Mucho tiempo después, más de un año, de hecho, intimamos. En esa primera noche estuvimos horas y horas abrazados, desnudos. Hablando con la voz, pero también con la piel. Sólo eso, hablando. Pero hubo algo antes que me dejó asombrado: nuestro primer beso.

Sin ansia, sin tensión. Rozar apenas nuestros labios, sentir, rozarnos un poco más intensamente, prolongar esa caricia, abrazarnos suavemente, acariciar nuestros rostros el uno al otro mientras el beso seguía tomando forma, sin prisa. 

No sé cuanto tiempo nos besamos, sé que nos miramos y te reíste al leer la sorpresa en mi cara. Y esa noche, mientras hablábamos, nos besamos durante horas.

Hubo otras noches, exploramos un poco más allá, y sentimos que era agradable. Y de nuevo te pedí permiso. Para besar tu sexo. No pusiste cara de sorpresa cuando lo hice. La pusiste después, cuando lo besé. Porque hice eso, exactamente eso: besarlo. No lamerlo, ni acariciarlo ni estimularlo: besarlo. Y besé tu vientre al subir de nuevo a abrazarte. Tu vientre me parecía (y me parece) bellísimo. Y esta vez me sorprendí yo, porque al rozarlo con mis labios, noté un estremecimiento en tu piel. Y al acercar finalmente mi rostro al tuyo leí tu sorpresa y también... reconocimiento.

Hace poco me dijiste, sentí que me venerabas. Y era cierto. 

Esa noche, o una de las siguientes, me pediste tú permiso para besar mi sexo. Y yo también sentí algo sorprendente cuando lo hiciste. Me estabas acariciando con tus labios. Igual que cuando me acariciabas con tus manos, no intentando que me excitase o que eyaculara, sólo acariciándolo.

Un día te pedí permiso para besar tus pechos. Sí. Nos pedimos permiso muy a menudo. En realidad, siempre.

Cuando me dijiste, hazlo con cuidado, procuré cuidarlos. Y recibí una caricia dulcísima en mis labios al besarlos. Con respeto y amor.

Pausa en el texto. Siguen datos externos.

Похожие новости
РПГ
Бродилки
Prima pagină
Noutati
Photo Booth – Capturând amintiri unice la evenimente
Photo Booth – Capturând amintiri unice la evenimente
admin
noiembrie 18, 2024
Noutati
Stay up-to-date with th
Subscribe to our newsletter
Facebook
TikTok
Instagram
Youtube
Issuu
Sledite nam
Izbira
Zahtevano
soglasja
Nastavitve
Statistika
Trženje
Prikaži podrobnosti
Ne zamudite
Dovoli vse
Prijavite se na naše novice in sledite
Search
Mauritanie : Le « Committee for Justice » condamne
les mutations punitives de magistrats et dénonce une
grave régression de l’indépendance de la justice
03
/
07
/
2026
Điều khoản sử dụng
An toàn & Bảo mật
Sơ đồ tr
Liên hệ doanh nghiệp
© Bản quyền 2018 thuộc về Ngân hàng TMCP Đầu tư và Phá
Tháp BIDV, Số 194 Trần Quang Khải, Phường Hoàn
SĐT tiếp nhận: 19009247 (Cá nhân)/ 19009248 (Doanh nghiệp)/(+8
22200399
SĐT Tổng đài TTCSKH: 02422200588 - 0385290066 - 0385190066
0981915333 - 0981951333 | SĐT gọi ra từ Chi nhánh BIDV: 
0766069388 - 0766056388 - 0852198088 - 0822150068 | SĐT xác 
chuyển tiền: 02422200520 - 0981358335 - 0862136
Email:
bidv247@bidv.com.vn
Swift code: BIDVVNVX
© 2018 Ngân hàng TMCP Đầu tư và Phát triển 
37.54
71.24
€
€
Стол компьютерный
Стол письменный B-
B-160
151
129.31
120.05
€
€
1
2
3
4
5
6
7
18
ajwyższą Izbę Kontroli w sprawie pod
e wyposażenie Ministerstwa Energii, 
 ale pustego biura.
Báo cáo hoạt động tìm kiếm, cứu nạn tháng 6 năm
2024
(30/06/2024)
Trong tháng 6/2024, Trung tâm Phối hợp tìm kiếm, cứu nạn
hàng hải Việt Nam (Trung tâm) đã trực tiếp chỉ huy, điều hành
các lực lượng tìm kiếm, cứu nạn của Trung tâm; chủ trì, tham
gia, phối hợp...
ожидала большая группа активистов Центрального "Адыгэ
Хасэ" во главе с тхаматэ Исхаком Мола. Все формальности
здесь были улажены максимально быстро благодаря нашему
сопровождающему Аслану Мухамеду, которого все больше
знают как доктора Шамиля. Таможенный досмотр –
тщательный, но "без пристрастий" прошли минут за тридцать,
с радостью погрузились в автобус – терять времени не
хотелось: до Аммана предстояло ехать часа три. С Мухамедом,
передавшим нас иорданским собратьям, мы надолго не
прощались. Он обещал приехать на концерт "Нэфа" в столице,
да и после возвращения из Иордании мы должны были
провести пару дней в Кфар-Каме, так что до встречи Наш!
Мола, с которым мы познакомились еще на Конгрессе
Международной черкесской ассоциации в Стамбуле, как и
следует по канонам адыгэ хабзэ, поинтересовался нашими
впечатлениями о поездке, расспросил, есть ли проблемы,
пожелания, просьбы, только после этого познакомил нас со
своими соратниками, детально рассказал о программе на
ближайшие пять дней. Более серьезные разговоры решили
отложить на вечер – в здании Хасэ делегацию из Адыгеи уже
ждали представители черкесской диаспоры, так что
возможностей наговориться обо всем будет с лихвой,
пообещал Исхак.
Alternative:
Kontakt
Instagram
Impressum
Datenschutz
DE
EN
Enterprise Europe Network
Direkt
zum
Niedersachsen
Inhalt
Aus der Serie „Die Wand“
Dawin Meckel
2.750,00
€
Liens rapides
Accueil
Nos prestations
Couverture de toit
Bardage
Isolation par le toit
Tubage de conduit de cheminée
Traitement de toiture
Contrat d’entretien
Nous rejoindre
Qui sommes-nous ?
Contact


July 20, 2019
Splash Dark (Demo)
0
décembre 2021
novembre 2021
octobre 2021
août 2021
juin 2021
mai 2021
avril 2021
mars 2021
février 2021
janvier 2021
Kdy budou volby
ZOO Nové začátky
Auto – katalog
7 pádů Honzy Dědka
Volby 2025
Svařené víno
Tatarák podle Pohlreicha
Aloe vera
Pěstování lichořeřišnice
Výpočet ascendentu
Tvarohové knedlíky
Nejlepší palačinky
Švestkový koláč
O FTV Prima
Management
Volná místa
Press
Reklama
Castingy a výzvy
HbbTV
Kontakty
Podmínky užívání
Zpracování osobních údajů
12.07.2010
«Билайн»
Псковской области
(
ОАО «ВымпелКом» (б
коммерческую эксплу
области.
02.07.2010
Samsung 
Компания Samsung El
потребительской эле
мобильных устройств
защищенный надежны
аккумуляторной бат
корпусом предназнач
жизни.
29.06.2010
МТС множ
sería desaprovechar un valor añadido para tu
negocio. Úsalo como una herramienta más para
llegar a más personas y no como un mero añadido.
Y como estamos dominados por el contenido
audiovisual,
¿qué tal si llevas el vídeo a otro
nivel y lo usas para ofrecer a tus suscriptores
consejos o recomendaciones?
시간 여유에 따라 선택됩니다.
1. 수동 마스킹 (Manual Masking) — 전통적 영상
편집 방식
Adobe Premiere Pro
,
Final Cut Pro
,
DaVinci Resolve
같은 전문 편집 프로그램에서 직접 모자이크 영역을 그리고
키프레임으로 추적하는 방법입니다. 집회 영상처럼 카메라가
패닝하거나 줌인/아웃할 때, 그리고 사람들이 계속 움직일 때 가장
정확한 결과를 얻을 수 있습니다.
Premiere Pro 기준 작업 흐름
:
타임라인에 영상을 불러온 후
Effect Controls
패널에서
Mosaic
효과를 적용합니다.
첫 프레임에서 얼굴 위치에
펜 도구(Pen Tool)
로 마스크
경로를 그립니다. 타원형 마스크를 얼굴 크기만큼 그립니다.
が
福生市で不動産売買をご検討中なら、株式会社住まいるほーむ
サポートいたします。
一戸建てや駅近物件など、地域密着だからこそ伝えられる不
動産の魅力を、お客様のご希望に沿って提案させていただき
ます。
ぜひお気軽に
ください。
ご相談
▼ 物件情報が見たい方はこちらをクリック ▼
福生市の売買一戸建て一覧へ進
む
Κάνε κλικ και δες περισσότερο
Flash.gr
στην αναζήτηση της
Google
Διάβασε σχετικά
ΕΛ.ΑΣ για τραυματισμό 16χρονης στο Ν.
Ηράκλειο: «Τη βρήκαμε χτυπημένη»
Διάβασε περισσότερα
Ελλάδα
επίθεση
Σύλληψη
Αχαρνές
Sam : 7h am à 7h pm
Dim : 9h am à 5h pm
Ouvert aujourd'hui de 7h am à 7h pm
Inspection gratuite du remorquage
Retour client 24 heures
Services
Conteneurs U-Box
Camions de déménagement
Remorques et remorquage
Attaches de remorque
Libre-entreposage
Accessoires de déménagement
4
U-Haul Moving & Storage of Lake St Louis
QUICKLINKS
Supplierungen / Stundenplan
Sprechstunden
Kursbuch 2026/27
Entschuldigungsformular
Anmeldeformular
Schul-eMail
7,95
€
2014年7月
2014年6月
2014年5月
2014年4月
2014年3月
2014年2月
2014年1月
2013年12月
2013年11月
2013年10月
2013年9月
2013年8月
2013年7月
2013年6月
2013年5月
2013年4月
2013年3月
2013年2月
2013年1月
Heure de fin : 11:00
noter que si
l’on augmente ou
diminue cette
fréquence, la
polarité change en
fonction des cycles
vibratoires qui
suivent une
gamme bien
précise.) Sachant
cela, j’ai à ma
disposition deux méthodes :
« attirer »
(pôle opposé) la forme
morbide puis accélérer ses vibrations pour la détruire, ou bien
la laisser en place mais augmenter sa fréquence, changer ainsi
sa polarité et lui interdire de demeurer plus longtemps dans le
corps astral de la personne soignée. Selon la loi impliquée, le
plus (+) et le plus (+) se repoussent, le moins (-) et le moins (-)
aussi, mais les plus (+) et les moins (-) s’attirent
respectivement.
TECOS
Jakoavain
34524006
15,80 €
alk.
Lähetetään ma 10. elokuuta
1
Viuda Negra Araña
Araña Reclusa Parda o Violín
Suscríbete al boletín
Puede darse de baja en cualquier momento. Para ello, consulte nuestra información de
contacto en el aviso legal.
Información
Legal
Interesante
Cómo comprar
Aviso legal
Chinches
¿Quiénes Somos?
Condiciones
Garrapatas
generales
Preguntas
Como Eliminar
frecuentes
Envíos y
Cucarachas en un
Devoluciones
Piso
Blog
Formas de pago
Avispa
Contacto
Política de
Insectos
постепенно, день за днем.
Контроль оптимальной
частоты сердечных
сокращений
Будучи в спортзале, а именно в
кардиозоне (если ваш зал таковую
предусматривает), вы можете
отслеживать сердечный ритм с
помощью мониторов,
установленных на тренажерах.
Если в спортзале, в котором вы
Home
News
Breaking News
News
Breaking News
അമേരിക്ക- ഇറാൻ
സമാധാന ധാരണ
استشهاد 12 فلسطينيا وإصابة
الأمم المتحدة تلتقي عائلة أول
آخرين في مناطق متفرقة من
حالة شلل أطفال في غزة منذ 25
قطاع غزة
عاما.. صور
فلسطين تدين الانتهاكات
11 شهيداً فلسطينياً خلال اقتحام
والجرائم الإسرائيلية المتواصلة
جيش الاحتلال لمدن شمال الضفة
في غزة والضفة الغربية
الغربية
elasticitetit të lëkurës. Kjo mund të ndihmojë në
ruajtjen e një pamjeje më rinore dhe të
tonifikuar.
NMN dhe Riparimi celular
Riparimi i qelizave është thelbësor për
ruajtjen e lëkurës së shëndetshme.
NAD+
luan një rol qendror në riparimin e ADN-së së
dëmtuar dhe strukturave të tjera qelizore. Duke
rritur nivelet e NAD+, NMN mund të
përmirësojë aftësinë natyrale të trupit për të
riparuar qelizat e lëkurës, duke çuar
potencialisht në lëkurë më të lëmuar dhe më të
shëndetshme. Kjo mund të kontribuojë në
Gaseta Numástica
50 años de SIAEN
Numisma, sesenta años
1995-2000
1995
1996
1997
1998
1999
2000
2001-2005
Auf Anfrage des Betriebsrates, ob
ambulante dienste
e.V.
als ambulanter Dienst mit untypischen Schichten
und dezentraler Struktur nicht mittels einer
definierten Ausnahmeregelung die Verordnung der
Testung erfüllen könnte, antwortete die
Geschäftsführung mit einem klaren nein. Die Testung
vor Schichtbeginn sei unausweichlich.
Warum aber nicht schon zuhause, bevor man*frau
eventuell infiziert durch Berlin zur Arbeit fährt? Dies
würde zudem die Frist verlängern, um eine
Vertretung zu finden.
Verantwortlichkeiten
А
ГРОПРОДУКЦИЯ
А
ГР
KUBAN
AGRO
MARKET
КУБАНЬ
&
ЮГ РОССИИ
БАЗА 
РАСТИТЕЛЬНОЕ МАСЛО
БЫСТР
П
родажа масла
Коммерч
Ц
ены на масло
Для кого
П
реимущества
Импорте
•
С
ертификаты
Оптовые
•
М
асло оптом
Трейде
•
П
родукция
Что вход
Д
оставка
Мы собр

Y así hemos transitado, ambos, de sorpresa en sorpresa. descubriéndonos, unas veces con miedo, otras con confianza. Descubriendo tu yo masculino, el mío femenino. Tu pene, mi vulva. Tu risa, la mía. Siempre con cuidado y...

... dulzura.

Incluso en los momentos más intensos, cuando ardemos y rompemos todos los límites que pensábamos que eran inamovibles unos minutos antes. Dulzura incluso en mitad del incendio.

Y preguntando. Pidiendo permiso. Sí, todavía, a día de hoy. Y recordando que no pedimos permiso para escuchar un sí, sino para escuchar una respuesta. Porque un sí es tan válido como un no.

Aunque, en el fondo, creo que siempre hacemos la misma petición, aunque cambien las palabras, las situaciones, las sensaciones, la pregunta siempre es la misma:

Por favor ¿puedo sentirte?


Y la respuesta, sea cual sea, es recibida con un gracias.